Охранники доложили Мише о голодовке Радиста. Носитель Третьего Прародителя незамедлительно вызвал врача — того самого, который осуществлял пересадки. После осмотра тот сообщил, что у Радиста сильное истощение. Миша безуспешно уговаривал пленника отказаться от голодовки: Радист ничего ему не отвечал. Тогда опять пришел врач и несколько дюжих ленточников. Они разжали челюсти Радиста, засунули ему в пищевод тонкий шланг и через него принялись вливать какую-то мутную жидкость. Радист чувствовал себя изнасилованным, и ко всему прочему шлангом ему повредили горло. Однако Игорь решил не сдаваться и продолжал упрямо отказываться есть и пить, несмотря на уговоры Миши и Расанова. И унизительная, болезненная процедура повторялась.
Однажды Миша привел с собой бывших уновцев, а теперь — новоиспеченных ленточников. Они часами сидели с Радистом, якобы для поддержки, и рассказывали о необыкновенном блаженстве, которое им недавно открылось. Было трудно поверить, что это его недавние боевые товарищи. Но Радист молчал и теперь — он пребывал в постоянном ступоре, спасающем его от кошмарной действительности.
От голода, жажды, переживаемого кошмара явь начала сливаться со сном и бредом. То Игорь спорил со своей матерью, которая утверждала, что ленточники — это идеал нацизма. То к нему опять приходила смуглянка со спиленным черепом, которая просила заняться с ней любовью. То он сам, уже будучи ленточником, делал надрез на шее Кати и вставлял туда почему-то свой палец, да еще отрезанный от ноги. В других кошмарах он присутствовал на церемонии осчастливливания пленников в роли Миши и пытался отговаривать несчастных принимать к себе в шею червя. Иногда к нему в клетку приходила Светлана. Тогда он успокаивался, ему становилось хорошо. Но как только он пытался прикоснуться к любимой, ее образ рассеивался.

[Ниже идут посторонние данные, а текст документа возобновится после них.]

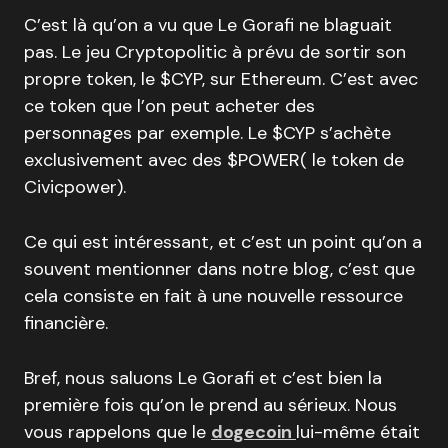
C’est là qu’on a vu que Le Gorafi ne blaguait
pas. Le jeu Cryptopolitic à prévu de sortir son
propre token, le $CYP, sur Ethereum. C’est avec
ce token que l’on peut acheter des
personnages par exemple. Le $CYP s’achète
exclusivement avec des $POWER( le token de
Civicpower).
Ce qui est intéressant, et c’est un point qu’on a
souvent mentionner dans notre blog, c’est que
cela consiste en fait à une nouvelle ressource
financière.
Bref, nous saluons Le Gorafi et c’est bien la
première fois qu’on le prend au sérieux. Nous
vous rappelons que le
dogecoin
lui-même était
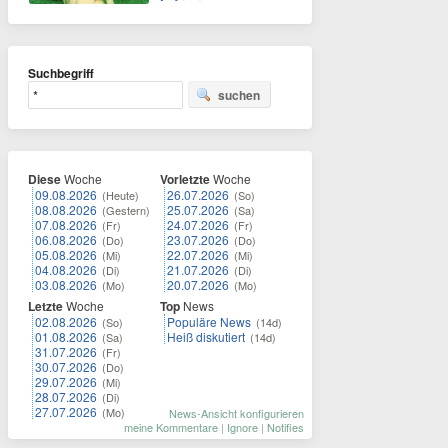
Suchbegriff
suchen
Diese
Woche
Vorletzte
Woche
09.08.2026
26.07.2026
(Heute)
(So)
08.08.2026
25.07.2026
(Gestern)
(Sa)
07.08.2026
24.07.2026
(Fr)
(Fr)
06.08.2026
23.07.2026
(Do)
(Do)
05.08.2026
22.07.2026
(Mi)
(Mi)
04.08.2026
21.07.2026
(Di)
(Di)
03.08.2026
20.07.2026
(Mo)
(Mo)
Letzte
Woche
Top
News
02.08.2026
Populäre News
(So)
(14d)
01.08.2026
Heiß diskutiert
(Sa)
(14d)
31.07.2026
(Fr)
30.07.2026
(Do)
29.07.2026
(Mi)
28.07.2026
(Di)
27.07.2026
(Mo)
News-Ansicht konfigurieren
meine Kommentare
|
Ignore
|
Notifies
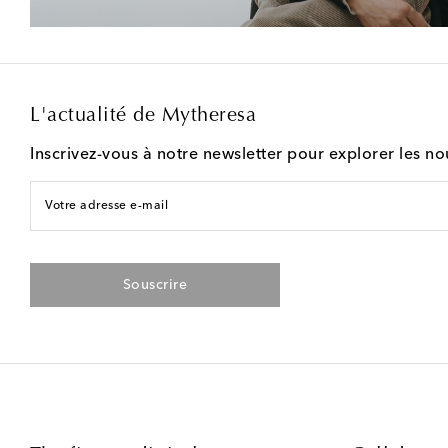
L'actualité de Mytheresa
Inscrivez-vous à notre newsletter pour explorer les n
Votre adresse e-mail
Souscrire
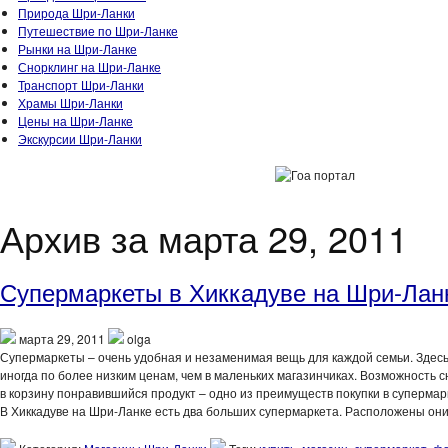
Природа Шри-Ланки
Путешествие по Шри-Ланке
Рынки на Шри-Ланке
Снорклинг на Шри-Ланке
Транспорт Шри-Ланки
Храмы Шри-Ланки
Цены на Шри-Ланке
Экскурсии Шри-Ланки
Архив за марта 29, 2011
Супермаркеты в Хиккадуве на Шри-Лан
марта 29, 2011
olga
Супермаркеты – очень удобная и незаменимая вещь для каждой семьи. Здесь
иногда по более низким ценам, чем в маленьких магазинчиках. Возможность сн
в корзину понравившийся продукт – одно из преимуществ покупки в супермар
В Хиккадуве на Шри-Ланке есть два больших супермаркета. Расположены они на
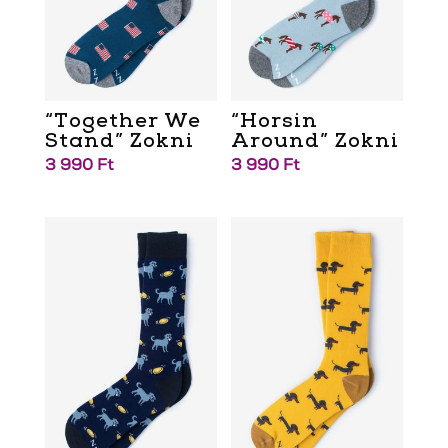
“Together We
“Horsin
Stand” Zokni
Around” Zokni
3 990
Ft
3 990
Ft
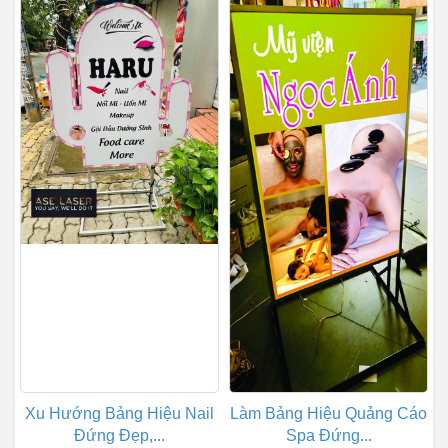
Xu Hướng Bảng Hiệu Nail
Làm Bảng Hiệu Quảng Cáo
Đứng Đẹp,...
Spa Đứng...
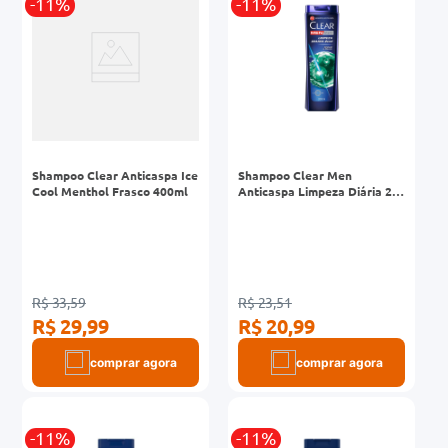
-11%
-11%
Shampoo Clear Anticaspa Ice
Shampoo Clear Men
Cool Menthol Frasco 400ml
Anticaspa Limpeza Diária 2
em 1 Frasco 200ml
R$ 33,59
R$ 23,51
R$ 29,99
R$ 20,99
comprar agora
comprar agora
-11%
-11%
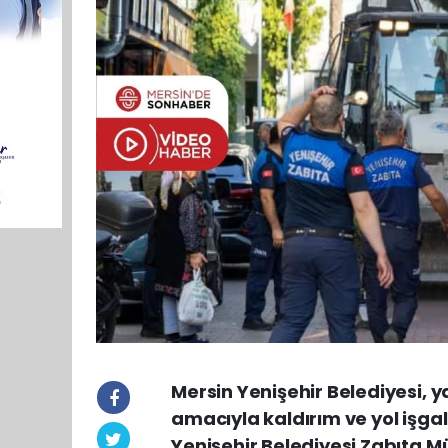
Mersin Yenişehir Belediyesi, 
amacıyla kaldırım ve yol işgal
Yenişehir Belediyesi Zabıta M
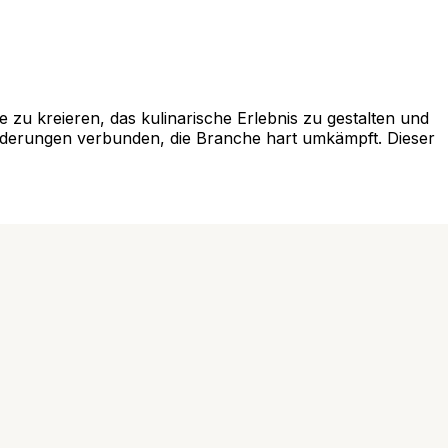
e zu kreieren, das kulinarische Erlebnis zu gestalten und
orderungen verbunden, die Branche hart umkämpft. Dieser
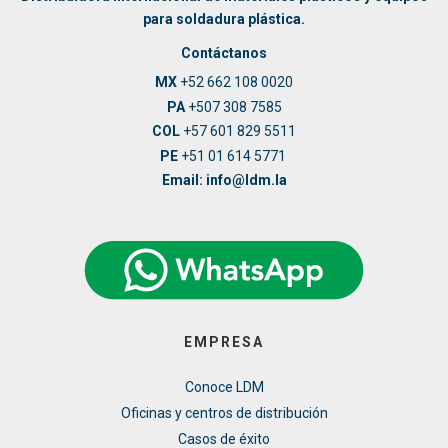
para soldadura plástica.
Contáctanos
MX
+52 662 108 0020
PA
+507 308 7585
COL
+57 601 829 5511
PE
+51 01 614 5771
Email: info@ldm.la
EMPRESA
Conoce LDM
Oficinas y centros de distribución
Casos de éxito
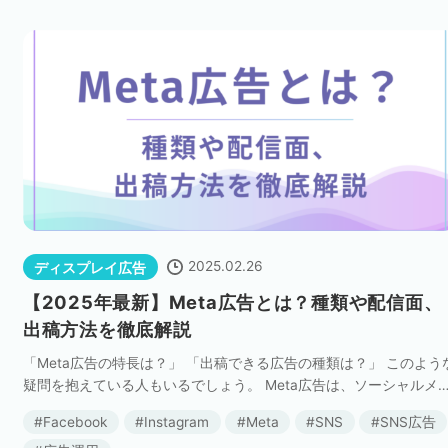
2025.02.26
ディスプレイ広告
【2025年最新】Meta広告とは？種類や配信面、
出稿方法を徹底解説
「Meta広告の特長は？」 「出稿できる広告の種類は？」 このよう
疑問を抱えている人もいるでしょう。 Meta広告は、ソーシャルメ
ィアとして世界3位のアクティブユーザ数を誇る「Facebook」を始
Facebook
Instagram
Meta
SNS
SNS広告
め、「Instag […]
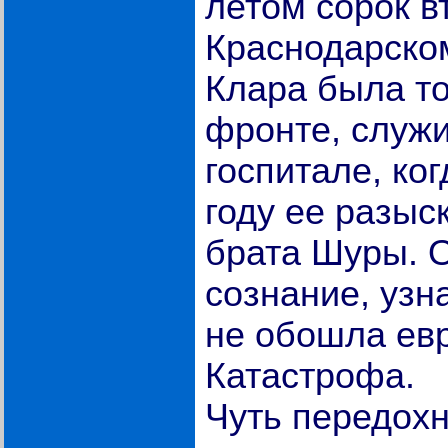
летом сорок в
Краснодарско
Клара была т
фронте, служ
госпитале, ког
году ее разыс
брата Шуры. 
сознание, узн
не обошла ев
Катастрофа.
Чуть передохн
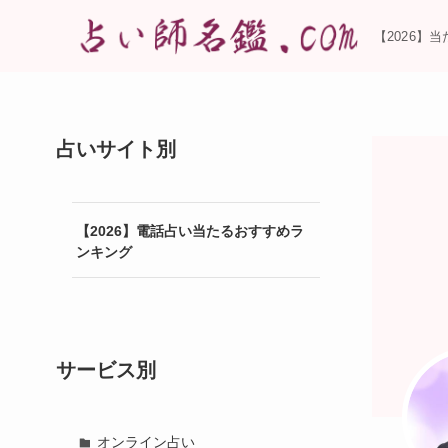
【2026】
占いサイト別
【2026】電話占い当たるおすすめラ
ンキング
サービス別
オンライン占い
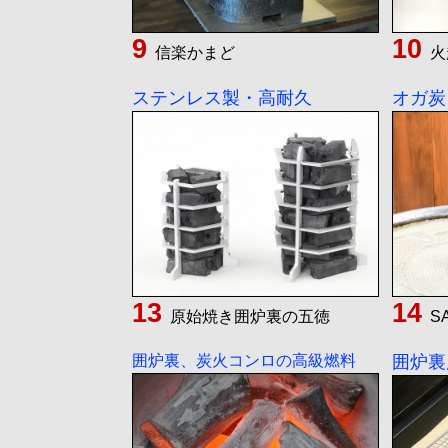
信楽かまど
火
ステンレス製・高耐久
オガ炭
原始焼き囲炉裏の五徳
S
囲炉裏、炭火コンロの高級燃料
囲炉裏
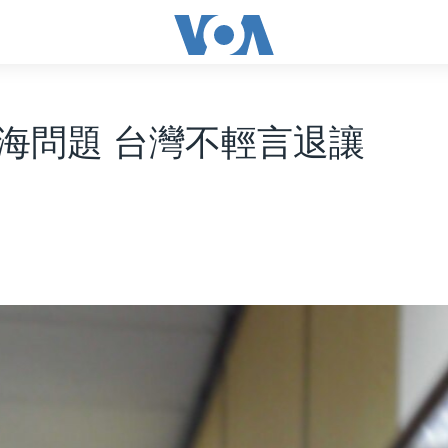
海問題 台灣不輕言退讓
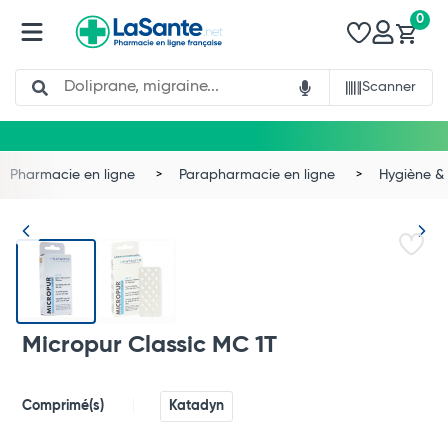
0
Search
Scanner
Pharmacie en ligne
Parapharmacie en ligne
Hygiène & 
Micropur Classic MC 1T
Comprimé(s)
Katadyn
Total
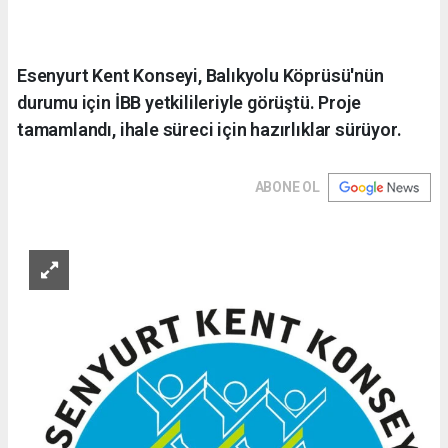
Esenyurt Kent Konseyi, Balıkyolu Köprüsü'nün
durumu için İBB yetkilileriyle görüştü. Proje
tamamlandı, ihale süreci için hazırlıklar sürüyor.
ABONE OL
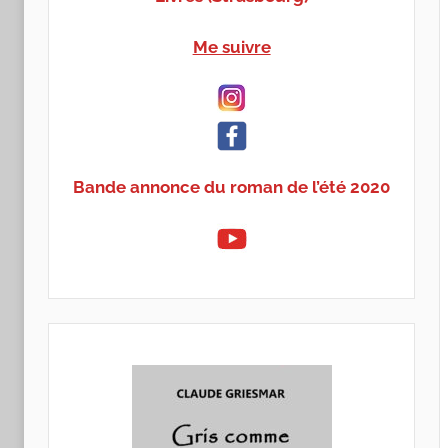
Me suivre
Bande annonce du roman de l’été 2020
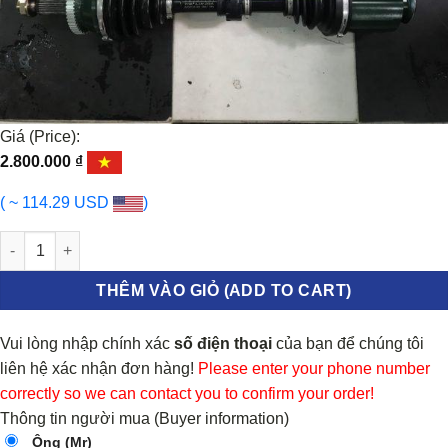
Giá (Price):
2.800.000
₫
( ~ 114.29 USD
)
CÂY LÁP PHẢI HYUNDAI SANTAFE 495002B610 số lượng
THÊM VÀO GIỎ (ADD TO CART)
Vui lòng nhập chính xác
số điện thoại
của bạn để chúng tôi
liên hệ xác nhận đơn hàng!
Please enter your phone number
correctly so we can contact you to confirm your order!
Thông tin người mua (Buyer information)
Ông (Mr)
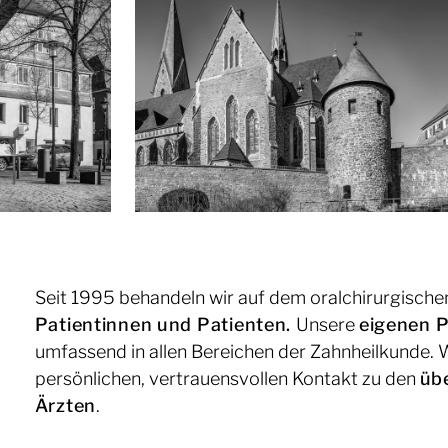
Seit 1995 behandeln wir auf dem oralchirurgisch
Patientinnen und Patienten
.
Unsere
eigenen P
umfassend in allen Bereichen der Zahnheilkunde. W
persönlichen, vertrauensvollen Kontakt zu den
üb
Ärzten
.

В редкие минуты возврата сознания Радист, чтобы заглушить тяжелые мысли, повторял про себя короткую молитву, которой его научила Светлана: «Господи, помилуй. Господи, помилуй. Господи, помилуй и спаси…». Это отгоняло мысли и давало крошечную надежду: а вдруг Тот, Которому он так безответно молится, существует на самом деле?
Однажды, на пике бредового состояния, ему послышался вой. Это был ужасный, пронизывающий все существо звук, какого в реальности Кудрявцев никогда не слышал. На станцию ворвались чудовища. «Демоны», — отрешенно подумал Радист. Один демон остановился у клетки и горящими глазами посмотрел на пленника. Он отдаленно походил на собаку средних размеров, но на нем вообще не было шерсти; бледно-розовая дрожащая шкура, обтягивавшая мускулистые лапы и худое туловище, была покрыта коричневыми бородавками и ярко-красными пятнами. Вытянутая голова имела огромную челюсть с выступающими клыками. Вместо ушей — бугорки. И страшные, алчные, горящие глаза. Чудовище бросилось на клетку, встав на задние лапы, и секунду эти два красных глаза смотрели на Радиста, приводя его в оцепенение. Потом демон щелкнул челюстями и тут же загрыз охранника, попытавшегося ударить его мечом.
Этот бред был самым затяжным, и Радист воспринимал его почти безучастно. Демоны ревели и рычали. Они двухметровыми прыжками носились по платформе, нападая на людей. Ленточники метались по станции и вопили, почти так же громко и пронзительно, как нападавшие. Отдавал какие-то команды Миша. Ленточники выпрыгивали из своих жилищ, пытаясь отстреливаться из арбалетов и отбиваться мечами. Но омерзительные твари как будто повисали в воздухе после броска и перекусывали шеи растерявшимся людям. А еще они не останавливались. Ни на секунду.